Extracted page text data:
* * * * * * *

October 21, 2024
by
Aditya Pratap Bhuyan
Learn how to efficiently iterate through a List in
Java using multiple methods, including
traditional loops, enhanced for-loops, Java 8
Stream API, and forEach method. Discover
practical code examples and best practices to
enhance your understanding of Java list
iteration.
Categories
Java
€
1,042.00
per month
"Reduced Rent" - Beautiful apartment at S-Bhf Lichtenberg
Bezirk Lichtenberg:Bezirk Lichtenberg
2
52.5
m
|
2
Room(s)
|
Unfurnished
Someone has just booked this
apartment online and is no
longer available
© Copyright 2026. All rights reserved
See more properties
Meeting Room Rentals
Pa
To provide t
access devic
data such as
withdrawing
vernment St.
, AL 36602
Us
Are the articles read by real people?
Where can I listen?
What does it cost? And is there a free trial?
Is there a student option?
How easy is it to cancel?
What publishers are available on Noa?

* * * * * * *

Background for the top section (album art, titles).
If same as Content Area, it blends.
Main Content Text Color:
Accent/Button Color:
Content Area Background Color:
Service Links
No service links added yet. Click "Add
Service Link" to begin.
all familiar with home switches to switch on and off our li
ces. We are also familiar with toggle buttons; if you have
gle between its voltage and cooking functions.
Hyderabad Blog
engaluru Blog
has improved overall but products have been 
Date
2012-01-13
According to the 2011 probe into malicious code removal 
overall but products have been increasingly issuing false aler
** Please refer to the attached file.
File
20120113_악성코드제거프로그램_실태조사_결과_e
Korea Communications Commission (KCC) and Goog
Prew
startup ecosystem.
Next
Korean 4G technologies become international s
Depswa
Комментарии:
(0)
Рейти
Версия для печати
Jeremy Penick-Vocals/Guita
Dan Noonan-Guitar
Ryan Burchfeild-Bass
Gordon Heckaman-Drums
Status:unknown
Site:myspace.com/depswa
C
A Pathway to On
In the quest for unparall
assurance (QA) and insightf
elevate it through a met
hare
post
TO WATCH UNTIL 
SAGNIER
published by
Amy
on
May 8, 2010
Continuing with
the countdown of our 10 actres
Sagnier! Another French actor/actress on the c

* * * * * * *

### Task brief
Both the line containing "Dan Noonan-Guitar" and the line containing "Sagnier! Another French" belong in the answer. Print them and every line above that falls between them exactly, and no others.

### Reply to the exercise
Dan Noonan-Guitar
Ryan Burchfeild-Bass
Gordon Heckaman-Drums
Status:unknown
Site:myspace.com/depswa
C
A Pathway to On
In the quest for unparall
assurance (QA) and insightf
elevate it through a met
hare
post
TO WATCH UNTIL 
SAGNIER
published by
Amy
on
May 8, 2010
Continuing with
the countdown of our 10 actres
Sagnier! Another French actor/actress on the c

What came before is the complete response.